If done raw on 2 mic or stereo usb even better.
Provide meta data as we don’t need names or address, just native speakers and the region/country they would associate with.
Commonvoice is near useless as it has near no metadata and has more non-native english speakers than English and there is a huge spectral difference.
Age, Gender are also great we just don’t need identity data.
As for creating PCB’s again without the algs/software to run more advanced source seperation and beamforming it prob pointless.
Espressif have already done the circuits of the Esp32-S3-box version.
What would be cool is to hack off all the unessacary of the technology demonstrator as it does have beamforming algs.
Use the 4 channel ADC they use and on the same PCB have another ESP32 running squeezelite where the DAC lineout connects to the AEC ref of the ESP32-S3 ADC 3rd channel.
The rest. screen and all the other bumf get rid so its purely far-field mic with dual micro-kws and attached zonal wireless audio.

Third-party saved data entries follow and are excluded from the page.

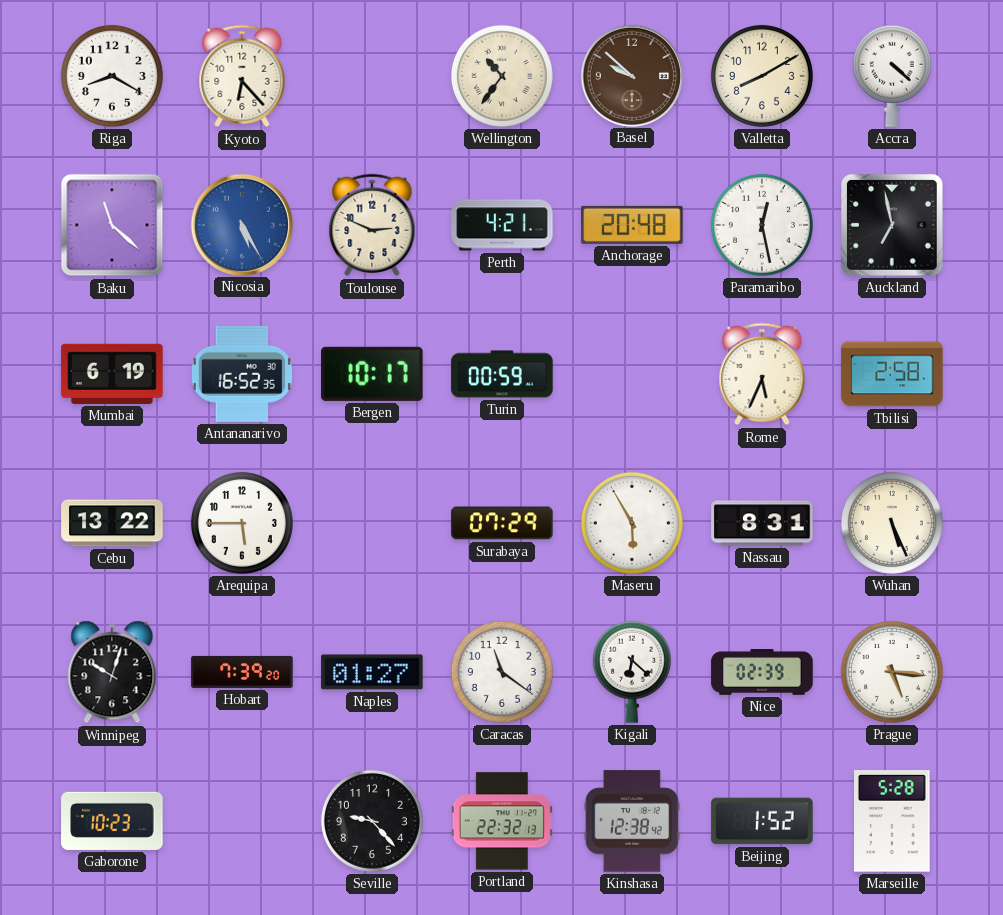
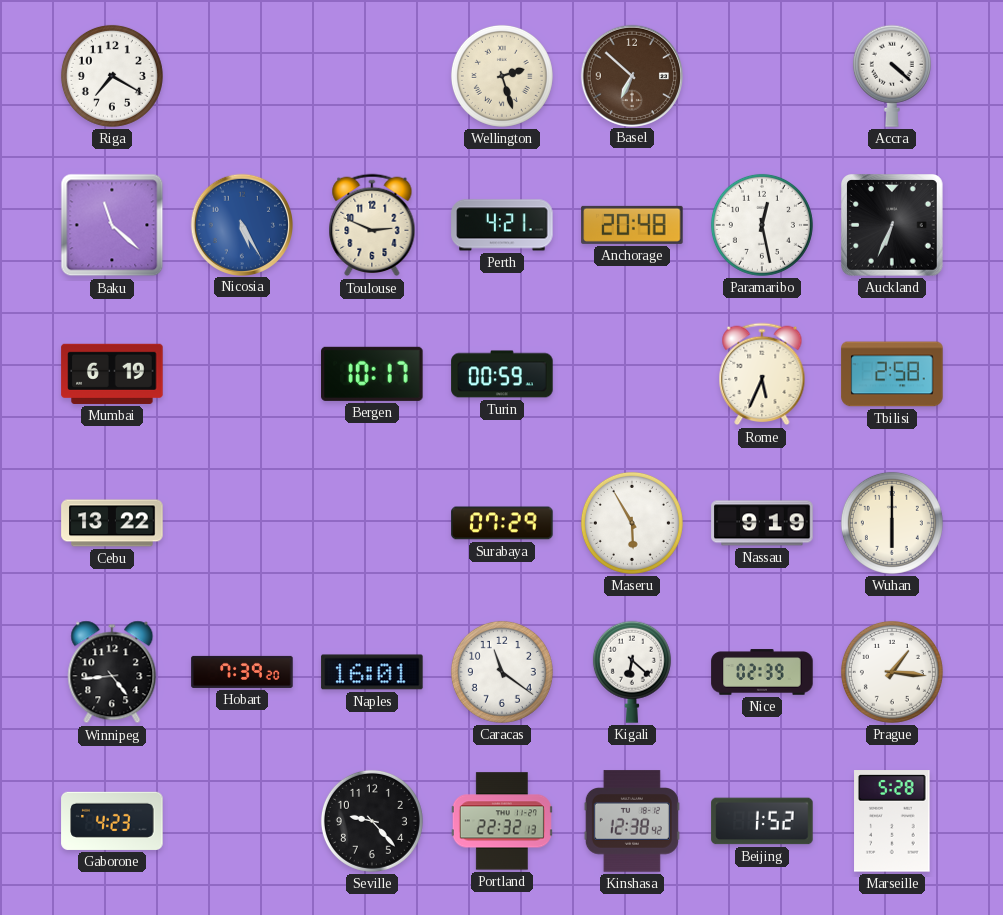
Riga: 8:20 -> 7:20
Kyoto: 6:23 -> none
Wellington: 10:36 -> 2:27
Basel: 9:52 -> 6:52
Valletta: 8:10 -> none
Auckland: 6:58 -> 6:34
Antananarivo: 16:52 -> none
Arequipa: 5:45 -> none
Nassau: 8:31 -> 9:19
Wuhan: 5:26 -> 6:00
Winnipeg: 10:03 -> 4:44
Naples: 01:27 -> 16:01
Prague: 5:16 -> 1:16
Gaborone: 10:23 -> 4:23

I entirely agree with that, the dev kit is just that, for development and POC, its not ideal for the majority of users as a smart speaker
We could use the ESP32-Korvo v1.1 as a base design, and dedicating the ES8311 to one ESP32, and the ES7210 to the ESP32-S3. I’m guessing the Dual ESP32 approach would allow for better handling of services, but would that reduce some of the user experience at initial setup, as I’m guessing both ESP32’s would have to be configured independently (unless we could get them to sync WiFi setup via UART to each other?)
Screen definitely isn’t needed
Battery charge circuit isn’t either
Neo pixel ring would be useful
Hardware Mute would be wanted by a fair few
5-20W mono amp would be nice to make a contained smart speaker
Have a look at the project I’ve been working over on GitHub
it is currently based around the schematics for the ESP32-LyraTD-MSC and the updates of the ESP32-S3-BOX-3, using the ZL38063 DSP at its core. I had been avoiding the ES7210 & ES8311 combo, as I believed that was putting extra workload on the ESP32-S3 that could of been handled externally on the DSP (AEC, NS, BF, AGC functions), which has support in the ESP-ADF. Though the closed source nature and inaccessibility of the tuner software to the public is less than ideal.
I suppose the question I should be asking is (as I’m considering changing the project trajectory), do you think that the ESP32-S3 with a ES7210 ADC has a mature enough software process to not need a dedicated DSP that can handle the AEC, NS, BF, AGC functions?
I don’t know for sure, you are in the UK are you not.
Msg me your address and I will send you the orig and lite version of the esp32-s3-box haven’t got the 3rd version.
I am hoping the BSS (Blind Source Seperation) software is enough. I have hunch what esspressif is doing is using BSS to split sources and then runs KWS on each split stream to select the working stream.
That is the catch with BSS as it will split audio sources very well but what channel they end up in is near random.
Likely if you jetison all that unessacary then there is room for x2 fatter KWS to select the command sentence stream for websockets.
The esp32-s3 with its vector instructions is almost 10x faster than the standard esp32 so also the beamforming code should port over whilst removing portaudio for the esspressif I2S streams.
Also likely we don’t need a DAC on the esp32-s3 and also the squeezelite can be a seperate PCB that is just connected from its dac output to the esp32-s3 ADC 3rd input.
Really all that is needed is the 2 mics, ADC & S3 on a tiny PCB with the 2mics on the same FPC ribbon. I have forgot actually what dimentions and sample rate the audio comes in at on the box design but the details are all there,
Likely it needs some sort of fusion service to commision a small batch run, but what you can do hack a box to do the same with bespoke firmware.
If anyone can hack the Box and get the stereo audio stream offboard as samples its likely from a listen you could tell how effective it could be.
The AEC is likely very sensitive to any latency with a small tail due to its memory constraints and can not remember if that is hardcoded in the blob or can be extended.